**INSTRUCTIONS TO FOLLOW:**
From the entries below, copy exactly the lines from the one that contains "other hand, put" through the one that contains "handedly reinvent the", both included, and only those.

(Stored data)
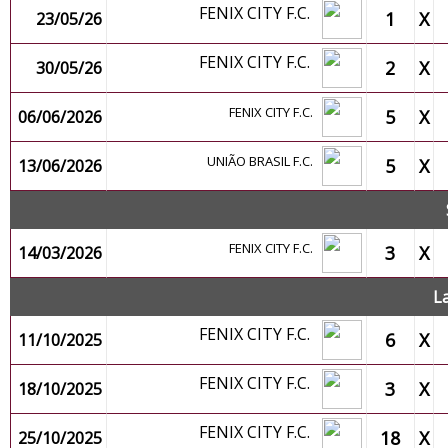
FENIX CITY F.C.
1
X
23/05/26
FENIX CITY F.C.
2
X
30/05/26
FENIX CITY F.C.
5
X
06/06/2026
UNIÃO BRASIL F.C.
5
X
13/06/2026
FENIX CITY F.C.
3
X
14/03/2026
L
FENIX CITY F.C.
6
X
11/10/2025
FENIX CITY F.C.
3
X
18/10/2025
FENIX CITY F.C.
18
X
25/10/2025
* * *
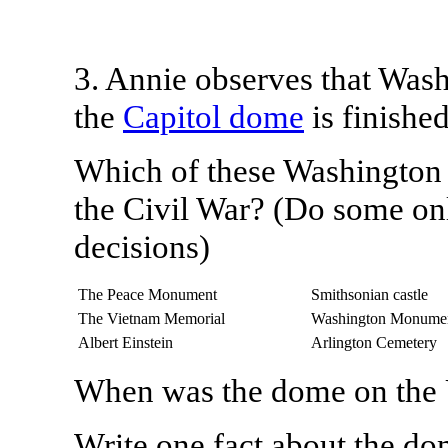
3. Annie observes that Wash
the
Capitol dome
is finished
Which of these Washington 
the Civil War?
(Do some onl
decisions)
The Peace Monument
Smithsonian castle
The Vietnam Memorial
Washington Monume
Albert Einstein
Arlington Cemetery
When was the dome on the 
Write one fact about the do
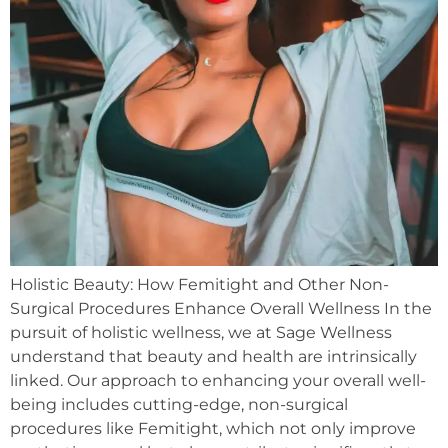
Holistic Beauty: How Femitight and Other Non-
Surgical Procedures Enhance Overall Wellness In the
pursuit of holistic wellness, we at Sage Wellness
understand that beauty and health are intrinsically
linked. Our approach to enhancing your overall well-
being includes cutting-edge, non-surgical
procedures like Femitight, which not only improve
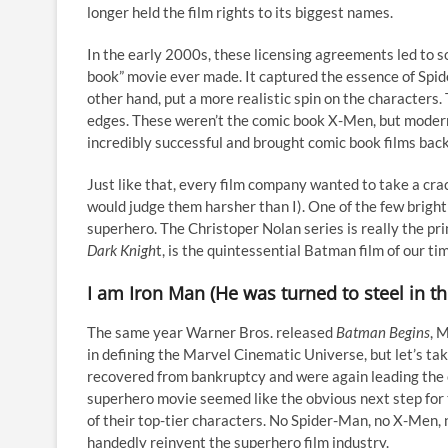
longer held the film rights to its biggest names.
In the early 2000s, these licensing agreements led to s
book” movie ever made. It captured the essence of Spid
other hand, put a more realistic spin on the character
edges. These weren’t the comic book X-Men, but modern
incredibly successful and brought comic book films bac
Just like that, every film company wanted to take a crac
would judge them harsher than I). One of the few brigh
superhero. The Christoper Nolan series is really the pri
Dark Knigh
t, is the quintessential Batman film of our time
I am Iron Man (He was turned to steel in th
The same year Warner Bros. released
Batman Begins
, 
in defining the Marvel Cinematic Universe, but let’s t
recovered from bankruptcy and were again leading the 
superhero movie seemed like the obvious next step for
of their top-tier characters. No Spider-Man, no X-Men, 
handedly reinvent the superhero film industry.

**THE ANSWER:**
other hand, put a more realistic spin on the character
edges. These weren’t the comic book X-Men, but modern
incredibly successful and brought comic book films bac
Just like that, every film company wanted to take a crac
would judge them harsher than I). One of the few brigh
superhero. The Christoper Nolan series is really the pri
Dark Knigh
t, is the quintessential Batman film of our time
I am Iron Man (He was turned to steel in th
The same year Warner Bros. released
Batman Begins
, 
in defining the Marvel Cinematic Universe, but let’s t
recovered from bankruptcy and were again leading the 
superhero movie seemed like the obvious next step for
of their top-tier characters. No Spider-Man, no X-Men, 
handedly reinvent the superhero film industry.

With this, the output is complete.